KUALA LUMPUR, Nov 12 — Water, Land and Natural Resources Minister Datuk Dr A. Xavier Jayakumar asked Singapore to be more open towards Malaysia’s plan to revise its rate for raw water supply to the island nation.
During Question Time in Parliament today, Dr Xavier said that the revision is needed to address water supply issues in Johor, and to combat issues pertaining from climate change, which would influence the availability of water.
“Lastly, Speaker, if a case of water stress happens in the state of Johor, the government will prioritise the water supply needs of the people of Johor firstly, compared to that of outsiders.
“To overcome this water supply issue in Johor, a huge capital expenditure allocation is needed, to increase the (water) reserve margin to 10 per cent, as set by SPAN,” he said, referring to the National Water Services Commission.
“Apart from that a huge investment is needed to combat climate change phenomenon, and to achieve our sustainable goals.

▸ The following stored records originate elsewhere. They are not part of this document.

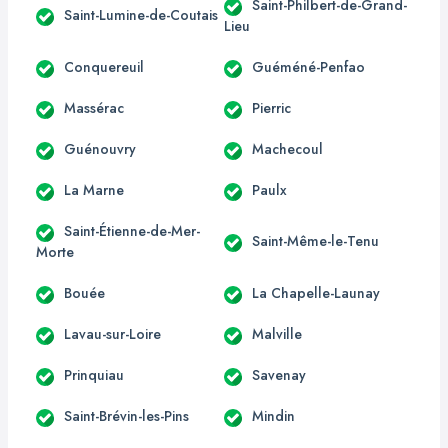
Saint-Philbert-de-Grand-
Saint-Lumine-de-Coutais
Lieu
Conquereuil
Guéméné-Penfao
Massérac
Pierric
Guénouvry
Machecoul
La Marne
Paulx
Saint-Étienne-de-Mer-
Saint-Même-le-Tenu
Morte
Bouée
La Chapelle-Launay
Lavau-sur-Loire
Malville
Prinquiau
Savenay
Saint-Brévin-les-Pins
Mindin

“Therefore, I want to call on to the Singapore government, to be more open to Malaysia’s proposal to revise the price of the raw water sale, based on Clause 14 of the Water Agreement 1962. This is because the water stress in Johor would also affect Singapore,” he added.
In the early part of his reply, Xavier explained that the water supply issues in Johor, are caused by lack of raw water owing to the long dry spell and the high demand for raw water at Johor Baru and Kota Tinggi due to rapid developments.
He said the reserve margin rate for raw water in Johor, stands at a mere four per cent, which is much lower than between 10 and 15 per cent limit set by SPAN.
“Besides that, the demand for treated water supply in the Johor Baru district, is also predicted to increase by 3.5 per cent annually, that’s equivalent to 35 million litres a day.
“Come 2020, the demand for water in Johor Baru is expected to increase to 1,135 million litres per day, and the reserve margin for treated water is expected to hit zero, zilch, in the third quarter of 2020,” Dr Xavier said, adding that mitigation efforts to address the issue of treated water supply is gravely needed.
Dr Xavier was responding to a question from Segamat MP Datuk Seri Dr R. Santhara who asked him to state the current situation of water supply in Johor especially in southern Johor such as Johor Bahru and Kota Tinggi, including the issue of the sale of raw water to Singapore and the measures taken by the Ministry to ensure the sustainability of the long-term water supply.
In February, Prime Minister Tun Dr Mahathir Mohamad urged the Johor government and those in the state, to speak up against what he felt was a lopsided and “morally wrong” water agreement with Singapore.
At the opening of a discussion session between Johor government officers and members of the federal government, the Langkawi MP who is a staunch critic of the 1962 Water Agreement, termed Singapore as a “rich country” profiting off a poor country, that is Malaysia.
He claimed that Singapore has also been making a cool profit by pricing its desalinated water highly, but still only pay Malaysia three cents.
He said that Singapore only managed to reach its current stature owing to Johor’s water supply.
The issues surrounding the agreement between the two countries was thrust back into the limelight last year, after Dr Mahathir remarked that the price of raw water sold to Singapore did not make sense, announcing his plan to re-negotiate agreement’s terms.
The agreement ends in 2061, and allows Singapore to draw up to 250 million gallons a day (mgd) of raw water from Sungai Johor, at only RM0.03 per 1,000 gallons.
Johor then buys treated water from the island republic at RM0.50 per 1,000 gallons.